Walter Scott: What is to be done?

Walter Scott: What is to be done? April 10, 2015

This is a part of our heritage that must continue to be acknowledged and for which restitution must be made.
This is an evil part of our heritage that must continue to be acknowledged and restitution must be made.

Walter Scott is dead.

This is not just an individual evil, but part of a pattern of police brutality that African-Americans know exists in much of the United States.  Our Republic cannot stand half terrorized and half free. Citizens of this nation get up and go about their business knowing that their local police treat them unjustly based on the color of their skin.

This is intolerable and it is not new. The problem is racism.

What is to be done?

Too many people die when confronted by American police and the numbers of the slain are disproportionately from citizens of color. As we saw in the Justice Department investigation of Ferguson, there is a familiar pattern of departments targeting African-American citizens on minor charges that escalate to major offenses.

In the case of Walter Scott, a traffic stop ended in his death at the hand of an officer. “Whites only” signs were immoral, but when whites only are safer from our police it is worse. Because police department practices set up confrontations in subtle ways, they are harder to stamp out.

Christian churches must unite and put political pressure on police particularly in poorer communities of color. This united action should cross denominational and racial lines. Christians cannot ignore that some of our brothers and sisters in the Faith live in communities where police power is abused. This problem is not going to “go away” and silence about racism leads to death. We should stand with any person who can help bring peace to all our neighborhoods.

Racism is contrary to the Gospel. Christian defenses of racism in America pulled us out of the moral mainstream of the global faith in American arrogance. They are a blot on our Christian witness. Our churches continue to be too segregated. We must do more and support those who are.

Republicans should stand in solidarity behind leaders like Senator Tim Scott and push for changes inside the state he represents led by the Republican Party that dominates state politics. Our Presidential candidates must address this issue with plans for what can be done. As a party of law and order, Republicans must protect the law by standing up to the abuse of that law by those paid to protect it. As a party of law and order, Republicans must protect order, the right to live our lives in peace, for citizens who dread police brutality. As a conservative party, Republicans must restrain the power of the state where it is harming the innocent.

We should demand that all our candidates for office at every level say what they plan to do about racism. How will they make America’s original sin less of a problem in their time in service to us?

The leaders of departments that keep producing “bad cops” need to be fired. The “good old boys” network of local law enforcement should be shaken up by the voters. It is a conservative principle that the police power be local and reflect the community it polices. If most citizens of an area are African-American, we should demand an African-American chief of police like the sterling chief we have here in Houston.

Finally, we must not let the conversation get sidetracked or have a short attention span on this issue. This is about racism. This is not about affirmative action. This is not about conservative or liberal. This is not about Christian or not Christian. This is about the evils of racism. People who come to this proper conclusion are allies and we can join with them in the fight.

I am proud of our Houston Police Chief McClelland.
I am proud of our Houston Police Chief McClelland.
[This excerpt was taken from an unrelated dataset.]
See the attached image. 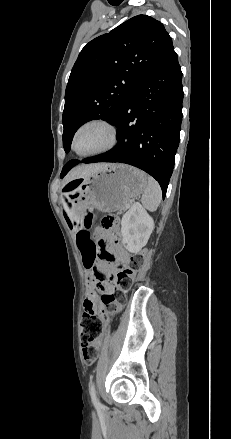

Americans held slaves for hundreds of years. Some Americans died for the right to own African-Americans. Other Americans spent decades concocting means to keep African-Americans in an inferior position through state power in the Jim Crow laws. Reconstruction was prematurely ended and the promises to the freedmen were not kept.  In my Dad’s lifetime, lynching was a too common means of ending any racial discussion. The impact of all these evils continue to be felt today. How could it not?

Progress has been made. Nobody denies this fact. Progress must continue to be made or the fabric of our Republic will fray past the point of repair. No citizen should be told to be patient when his life is at risk. No citizen should wait for justice.

We must all be impatient for an end to the systematic and institutional racism that allows even decent people to do bad things. This is about racism and ending racism.

This is a fight that I cannot dodge. Because I am a global Christian, I cannot tolerate the heresy of American racism in Christianity. Because I am a conservative, I distrust the power of government and side with those that government oppresses. Because I am an American, I believe that all human beings are endowed by their Creator with certain inalienable rights including the right to life, liberty, and the pursuit of happiness.

I know from American history and America now that those rights are not yet as secure for my African-American neighbor and so the fight for Civil Rights continues.